What you have just described is the 'stereotype' of DID. When clinicians are training... They learn the diagnostic criteria, they surely surely do, but what is even more crucial than the diagnostic criteria is the little accompanying manuals that provide 'stereotypic' cases. (This is why the DSM has the little blurb in the front to the effect of 'the diagnostic criteria cannot be applied to an individuals symptoms in a rule like (algorithmic) fashion. it is intended to be used by a clinician with the relevant training in CLINICAL JUDGEMENT') the notion is that the more an individual resembles the stereotype (in the diagnostically relevant respects) the more accurately it is considered to be an instance of that diagnosis. the less an individual resembles the stereotype (in the diagnostically relevant respects) the less accurately it is considered to be an instance of that diagnosis. clinicians are provided with numerous stereotypic cases in their training so they get the hang of the scope of the diagnosis and what features / symptoms to look out for.

Then they proceed to meet real patients and get practice with seeing how the psychiatrists / psychologists classify them. This is harder because people tend to vary in ways the stereotypic cases did not. More indeterminacy. Basically... Practice practice practice until your judgement comes into line with the judgement of other clinicians. This is what is known as 'inter-rater reliability' (the extent beyond chance to which clinicians agree with the diagnosis that they give to the same individual).
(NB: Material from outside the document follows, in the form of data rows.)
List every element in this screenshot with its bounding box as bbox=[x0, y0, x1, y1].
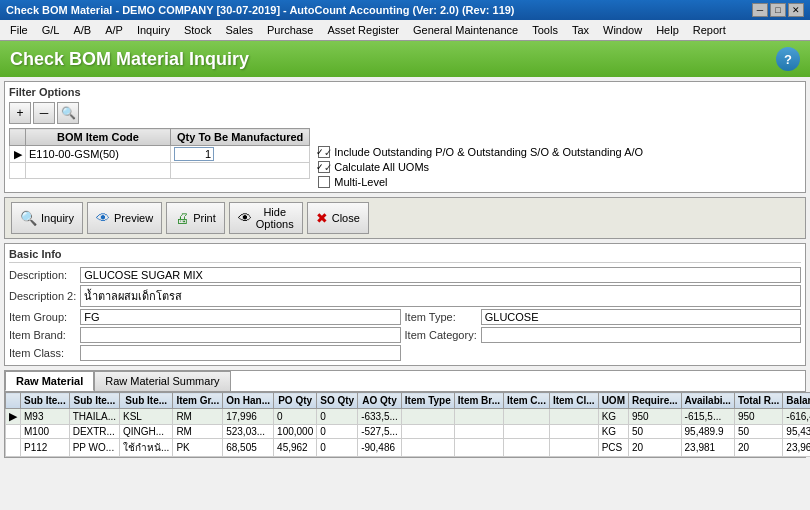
row1-onhand: 17,996 bbox=[223, 409, 274, 425]
menu-stock[interactable]: Stock bbox=[178, 22, 218, 38]
menu-help[interactable]: Help bbox=[650, 22, 685, 38]
main-content: Filter Options + ─ 🔍 BOM Item Code Qty T… bbox=[0, 77, 810, 510]
menu-file[interactable]: File bbox=[4, 22, 34, 38]
menu-gl[interactable]: G/L bbox=[36, 22, 66, 38]
row3-req: 20 bbox=[628, 439, 681, 457]
group-label: Item Group: bbox=[9, 311, 76, 323]
col-onhand: On Han... bbox=[223, 393, 274, 409]
tab-raw-material[interactable]: Raw Material bbox=[5, 371, 94, 391]
menu-tax[interactable]: Tax bbox=[566, 22, 595, 38]
inquiry-button[interactable]: 🔍 Inquiry bbox=[11, 202, 83, 234]
row1-avail: -615,5... bbox=[681, 409, 734, 425]
hide-icon: 👁 bbox=[238, 210, 252, 226]
data-table: Sub Ite... Sub Ite... Sub Ite... Item Gr… bbox=[5, 392, 810, 457]
row1-class bbox=[549, 409, 598, 425]
menu-asset[interactable]: Asset Register bbox=[322, 22, 406, 38]
row3-po: 45,962 bbox=[274, 439, 317, 457]
group-value: FG bbox=[80, 309, 400, 325]
search-filter-button[interactable]: 🔍 bbox=[57, 102, 79, 124]
chk-multi-level[interactable] bbox=[318, 176, 330, 188]
row1-sub2: THAILA... bbox=[69, 409, 119, 425]
row2-po: 100,000 bbox=[274, 425, 317, 439]
row3-type bbox=[401, 439, 454, 457]
row1-ao: -633,5... bbox=[358, 409, 402, 425]
row1-type bbox=[401, 409, 454, 425]
row1-sub1: M93 bbox=[21, 409, 70, 425]
col-ao: AO Qty bbox=[358, 393, 402, 409]
chk3-row: Multi-Level bbox=[318, 176, 643, 188]
col-item-br: Item Br... bbox=[454, 393, 503, 409]
type-value: GLUCOSE bbox=[481, 309, 801, 325]
col-item-cl: Item Cl... bbox=[549, 393, 598, 409]
row1-group: RM bbox=[173, 409, 223, 425]
bom-item-code-input[interactable] bbox=[29, 148, 167, 160]
menu-inquiry[interactable]: Inquiry bbox=[131, 22, 176, 38]
print-icon: 🖨 bbox=[175, 210, 189, 226]
menu-ab[interactable]: A/B bbox=[67, 22, 97, 38]
col-item-c: Item C... bbox=[504, 393, 550, 409]
col-avail: Availabi... bbox=[681, 393, 734, 409]
action-bar: 🔍 Inquiry 👁 Preview 🖨 Print 👁 Hide Optio… bbox=[4, 197, 806, 239]
menu-tools[interactable]: Tools bbox=[526, 22, 564, 38]
close-button[interactable]: ✕ bbox=[788, 3, 804, 17]
tabs-header: Raw Material Raw Material Summary bbox=[5, 371, 805, 391]
checkboxes-area: ✓ Include Outstanding P/O & Outstanding … bbox=[318, 128, 643, 188]
desc2-value: น้ำตาลผสมเด็กโตรส bbox=[80, 285, 801, 307]
table-row: ▶ M93 THAILA... KSL RM 17,996 0 0 -633,5… bbox=[6, 409, 811, 425]
row3-sub1: P112 bbox=[21, 439, 70, 457]
print-button[interactable]: 🖨 Print bbox=[166, 202, 225, 234]
chk-all-uoms[interactable]: ✓ bbox=[318, 161, 330, 173]
menu-purchase[interactable]: Purchase bbox=[261, 22, 319, 38]
class-label: Item Class: bbox=[9, 347, 76, 359]
category-value bbox=[481, 327, 801, 343]
row2-class bbox=[549, 425, 598, 439]
maximize-button[interactable]: □ bbox=[770, 3, 786, 17]
col-total: Total R... bbox=[734, 393, 782, 409]
col-sub1: Sub Ite... bbox=[21, 393, 70, 409]
page-title: Check BOM Material Inquiry bbox=[10, 49, 249, 70]
row2-avail: 95,489.9 bbox=[681, 425, 734, 439]
menu-report[interactable]: Report bbox=[687, 22, 732, 38]
tabs-section: Raw Material Raw Material Summary Sub It… bbox=[4, 370, 806, 458]
preview-icon: 👁 bbox=[96, 210, 110, 226]
help-button[interactable]: ? bbox=[776, 47, 800, 71]
col-sub2: Sub Ite... bbox=[69, 393, 119, 409]
col-bom-item-code: BOM Item Code bbox=[26, 129, 171, 146]
chk2-row: ✓ Calculate All UOMs bbox=[318, 161, 643, 173]
window-controls: ─ □ ✕ bbox=[752, 3, 804, 17]
row1-cat bbox=[504, 409, 550, 425]
table-header-row: Sub Ite... Sub Ite... Sub Ite... Item Gr… bbox=[6, 393, 811, 409]
col-so: SO Qty bbox=[317, 393, 358, 409]
close-button[interactable]: ✖ Close bbox=[307, 202, 369, 234]
menu-ap[interactable]: A/P bbox=[99, 22, 129, 38]
row3-uom: PCS bbox=[598, 439, 628, 457]
bom-item-code-cell bbox=[26, 146, 171, 163]
close-icon: ✖ bbox=[316, 210, 328, 226]
tab-raw-material-summary[interactable]: Raw Material Summary bbox=[94, 371, 230, 391]
col-item-type: Item Type bbox=[401, 393, 454, 409]
info-grid: Description: GLUCOSE SUGAR MIX Descripti… bbox=[9, 267, 801, 361]
preview-button[interactable]: 👁 Preview bbox=[87, 202, 162, 234]
filter-table: BOM Item Code Qty To Be Manufactured ▶ bbox=[9, 128, 310, 179]
col-sub3: Sub Ite... bbox=[120, 393, 173, 409]
add-filter-button[interactable]: + bbox=[9, 102, 31, 124]
hide-label: Hide Options bbox=[256, 206, 294, 230]
row1-req: 950 bbox=[628, 409, 681, 425]
remove-filter-button[interactable]: ─ bbox=[33, 102, 55, 124]
row3-total: 20 bbox=[734, 439, 782, 457]
chk2-label: Calculate All UOMs bbox=[334, 161, 429, 173]
menu-general-maintenance[interactable]: General Maintenance bbox=[407, 22, 524, 38]
qty-manufacture-input[interactable] bbox=[174, 147, 214, 161]
row2-balance: 95,439.9 bbox=[783, 425, 810, 439]
brand-value bbox=[80, 327, 400, 343]
chk-outstanding[interactable]: ✓ bbox=[318, 146, 330, 158]
category-label: Item Category: bbox=[405, 329, 477, 341]
minimize-button[interactable]: ─ bbox=[752, 3, 768, 17]
class-value bbox=[80, 345, 400, 361]
menu-window[interactable]: Window bbox=[597, 22, 648, 38]
row3-sub2: PP WO... bbox=[69, 439, 119, 457]
close-label: Close bbox=[332, 212, 360, 224]
menu-sales[interactable]: Sales bbox=[219, 22, 259, 38]
row3-brand bbox=[454, 439, 503, 457]
hide-options-button[interactable]: 👁 Hide Options bbox=[229, 202, 303, 234]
Inter-rater reliability is not high for most of the disorders listed in the DSM.

So... basically... You describe the current stereotype of DID. different individuals match some or all of the features of the stereotype to a greater or lesser extent. Whether an individual is close enough to the stereotype to be dx'd with DID or whether they are more properly regarded as having a 'dissociative disorder not otherwise specified' is a matter of clinical judgement. There was some concern that some clinicians judgement was over-inclusive (they were too willing to dx with DID). In an effort to curb the 'dramatic increase in prevalence' they reinstated the amnesia requirement. So... The DSM says that there must be black outs / time loss / amnesia in order for a dx of DID. That being said... One can always use ones 'clinical judgement' to apply the dx regardless... Or one could always 'coax' the behaviours by strategic theraputic intervention (whether it is recognised as such or not).